Hacer nacer, por primera vez en la historia, una entidad política, reuniendo países, regiones, pueblos diferentes, no por la fuerza de la guerra, sino gracias a decisiones democráticamente discutidas y compartidas, me pareció y me parece una labor del todo racional, cultural. No tenemos una sola etnia, una sola lengua, una sola religión, no tenemos, en suma, razones “naturales” para estar juntos (ésas eran las legitimaciones de la creación de los Estados nacionales en los pasados siglos); y no una una potencia, una dinastía, un poder hegemónico que nos unifique. He aquí el interés étnico de la empresa. El hecho de referirse la Unión a un continente es también muy europeo, pues no hay una fuerza de enraizamiento “natural”, ¿y no será porque Europa no tiene verdaderas fronteras naturales al este (los Urales, si acaso)?
Ahora bien, Europa es una entidad cultural, fruto de una decisión, y, por tanto, libre. Naturalmente, para unificarnos, necesitamos “encontrar” valores comunes, y también, de inmediato, una especie de “fundamentos”. Pero estas razones siempre se crean por decisiones: ni nos son “dadas” ni son capaces, por ellas mismas, de proporcionar la unión necesaria.
Debo decir que, al principio, el ideal europeo me parecía algo así como un primer paso hacia ese Estado cosmopolita con el que Kant soñaba.

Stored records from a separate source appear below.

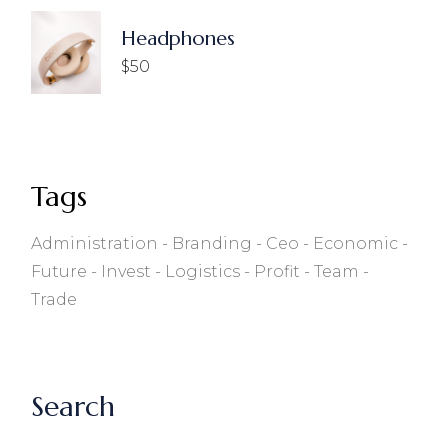
Headphones
$
50
Tags
Administration
Branding
Ceo
Economic
Future
Invest
Logistics
Profit
Team
Trade
Search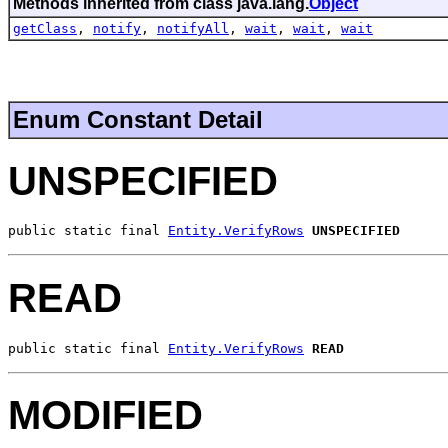
Methods inherited from class java.lang.
Object
getClass
,
notify
,
notifyAll
,
wait
,
wait
,
wait
Enum Constant Detail
UNSPECIFIED
public static final 
Entity.VerifyRows
UNSPECIFIED
READ
public static final 
Entity.VerifyRows
READ
MODIFIED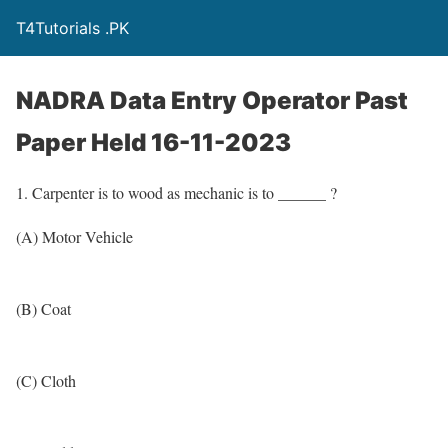
T4Tutorials .PK
NADRA Data Entry Operator Past
Paper Held 16-11-2023
1. Carpenter is to wood as mechanic is to ______ ?
(A) Motor Vehicle
(B) Coat
(C) Cloth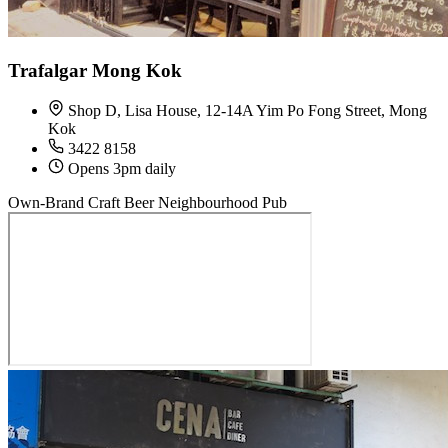
Trafalgar Mong Kok
Shop D, Lisa House, 12-14A Yim Po Fong Street, Mong
Kok
3422 8158
Opens 3pm daily
Own-Brand Craft Beer
Neighbourhood Pub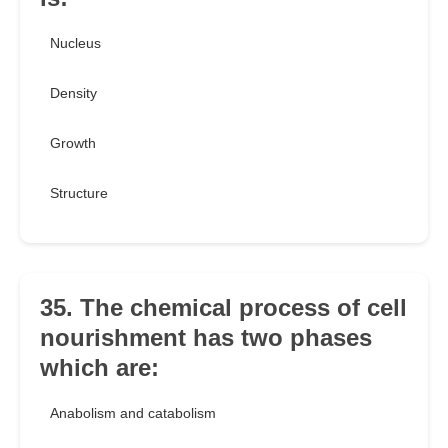
Nucleus
Density
Growth
Structure
35. The chemical process of cell
nourishment has two phases
which are:
Anabolism and catabolism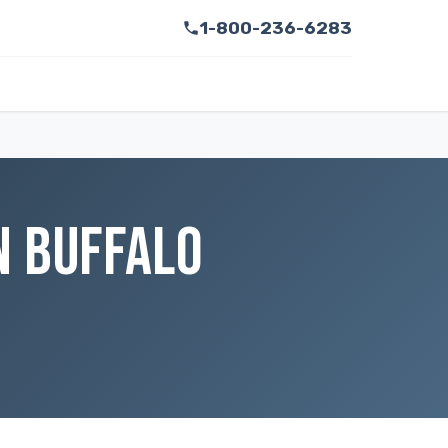
1-800-236-6283
N BUFFALO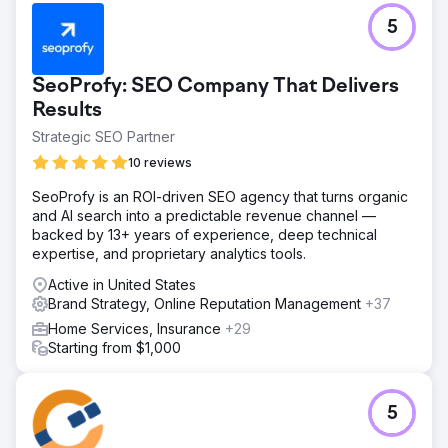
5
SeoProfy: SEO Company That Delivers
Results
Strategic SEO Partner
10 reviews
SeoProfy is an ROI-driven SEO agency that turns organic
and AI search into a predictable revenue channel —
backed by 13+ years of experience, deep technical
expertise, and proprietary analytics tools.
Active in United States
Brand Strategy, Online Reputation Management
+37
Home Services, Insurance
+29
Starting from $1,000
5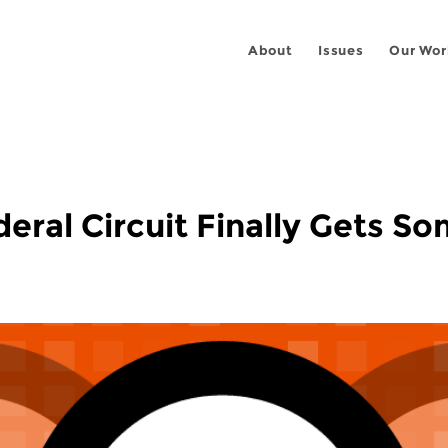
About
Issues
Our Wor
deral Circuit Finally Gets S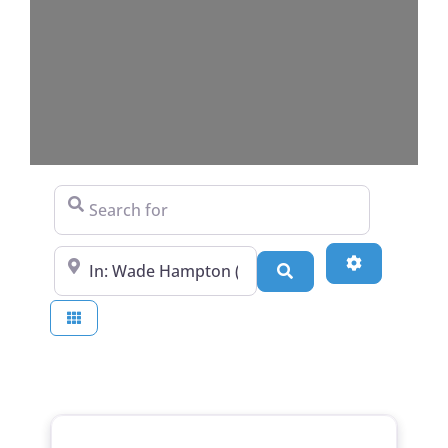
Search for
Near
Advanced Fi
Search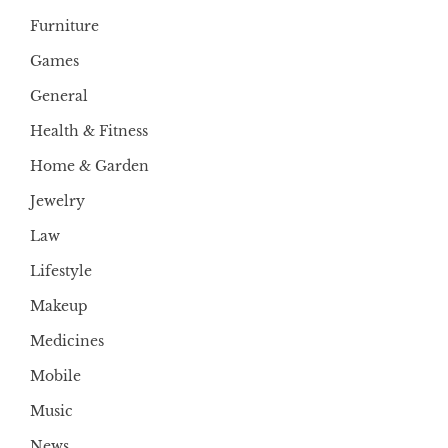
Furniture
Games
General
Health & Fitness
Home & Garden
Jewelry
Law
Lifestyle
Makeup
Medicines
Mobile
Music
News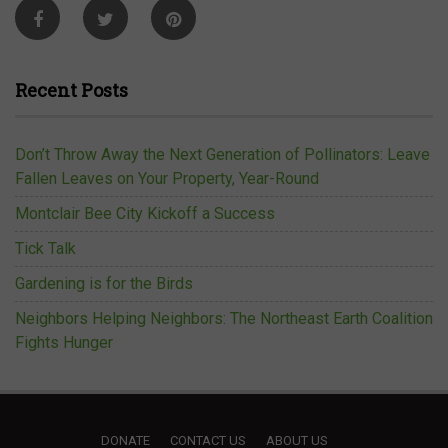
Recent Posts
Don’t Throw Away the Next Generation of Pollinators: Leave
Fallen Leaves on Your Property, Year-Round
Montclair Bee City Kickoff a Success
Tick Talk
Gardening is for the Birds
Neighbors Helping Neighbors: The Northeast Earth Coalition
Fights Hunger
DONATE
CONTACT US
ABOUT US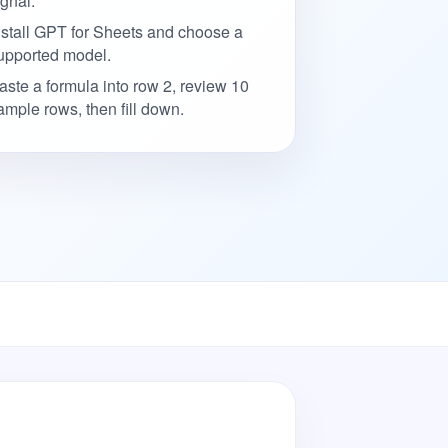
ignal.
nstall GPT for Sheets and choose a
upported model.
aste a formula into row 2, review 10
ample rows, then fill down.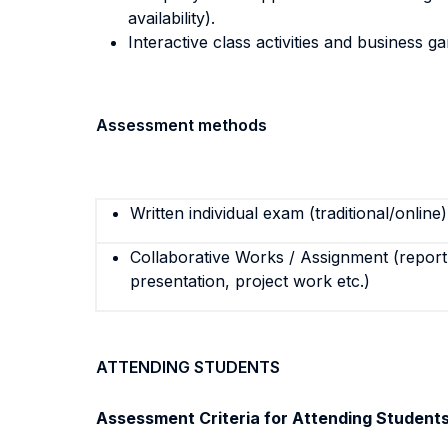
availability).
Interactive class activities and business g
Assessment methods
Written individual exam (traditional/online)
Collaborative Works / Assignment (report,
presentation, project work etc.)
ATTENDING STUDENTS
Assessment Criteria for Attending Student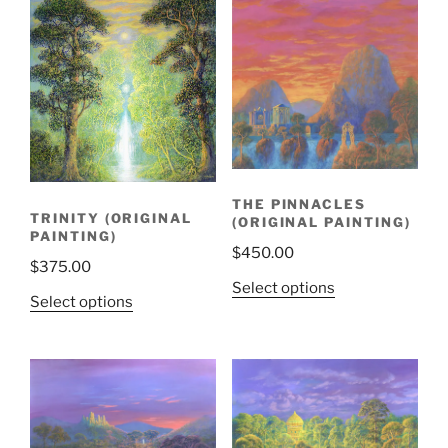
THE PINNACLES
TRINITY (ORIGINAL
(ORIGINAL PAINTING)
PAINTING)
$
450.00
$
375.00
Select options
Select options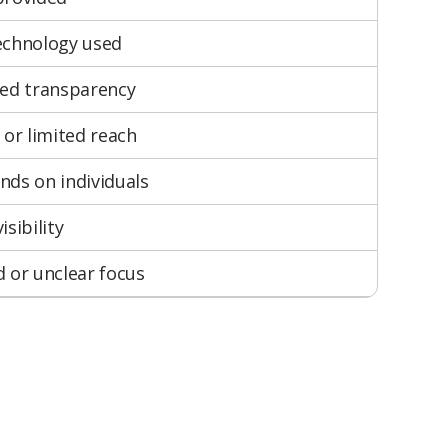
echnology used
ted transparency
 or limited reach
ds on individuals
isibility
 or unclear focus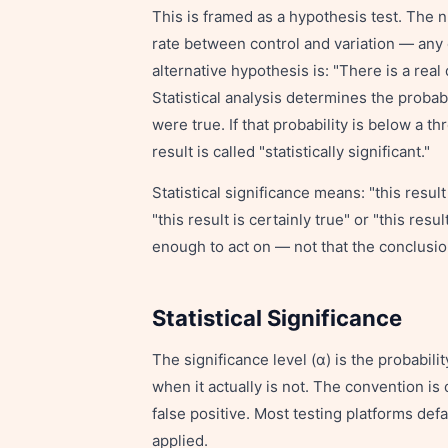
This is framed as a hypothesis test. The n
rate between control and variation — any
alternative hypothesis is: "There is a rea
Statistical analysis determines the probab
were true. If that probability is below a th
result is called "statistically significant."
Statistical significance means: "this resul
"this result is certainly true" or "this resu
enough to act on — not that the conclusio
Statistical Significance
The significance level (α) is the probabilit
when it actually is not. The convention is
false positive. Most testing platforms def
applied.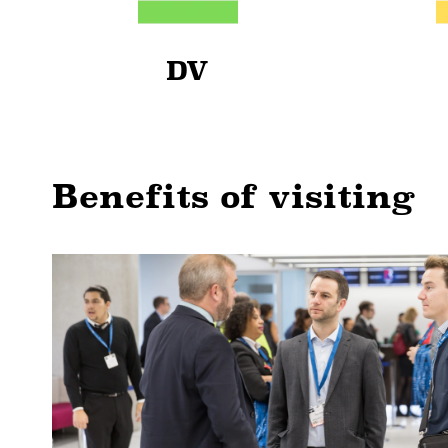
DV
Benefits of visiting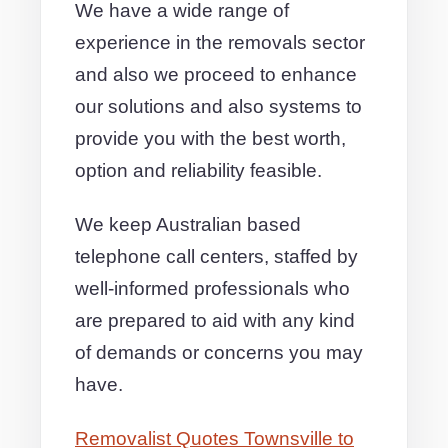
We have a wide range of
experience in the removals sector
and also we proceed to enhance
our solutions and also systems to
provide you with the best worth,
option and reliability feasible.
We keep Australian based
telephone call centers, staffed by
well-informed professionals who
are prepared to aid with any kind
of demands or concerns you may
have.
Removalist Quotes Townsville to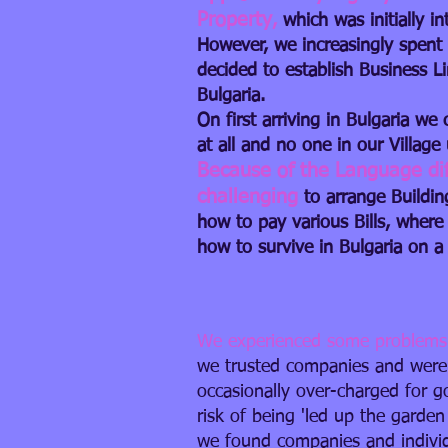
Property
,
which was initially 
However, we increasingly spent
decided to establish Business 
Bulgaria.
On first arriving in Bulgaria we
at all and no one in our Villag
Because of the Language diffi
challenging
to arrange Buildi
how to pay various Bills, where
how to survive in Bulgaria on a 
We experienced some problems
we trusted companies and were
occasionally over-charged for g
risk of being 'led up the garden
we found companies and individ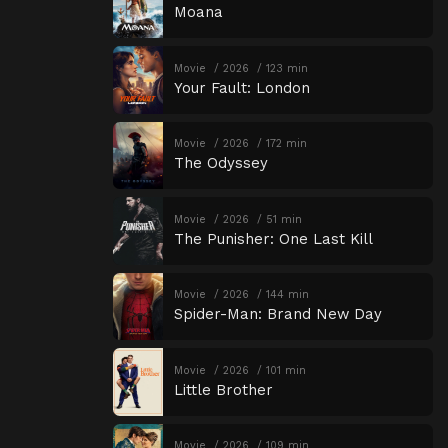
Moana
Movie
2026
123 min
Your Fault: London
Movie
2026
172 min
The Odyssey
Movie
2026
51 min
The Punisher: One Last Kill
Movie
2026
144 min
Spider-Man: Brand New Day
Movie
2026
101 min
Little Brother
Movie
2026
109 min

A lo largo de los últimos años, modifiqué un tanto esa idea, en un sentido más realista (…) Tras haber reflexionado sobre ciertos textos de Hannah Arendt, me pareció más significativo en la actualidad pensar Europa como un Estado “regional”, bastante fuerte para poder contrarrestar otros poderes tendenciosamente ilimitados. Quiero una Europa que ya no sea tanto un primer paso hacia la “cosmópolis” como sí un agente de paz, en un mundo multipolar, donde los diversos Estados de la vieja Europa no corran el peligro de ser engullidos por la Superpotencia.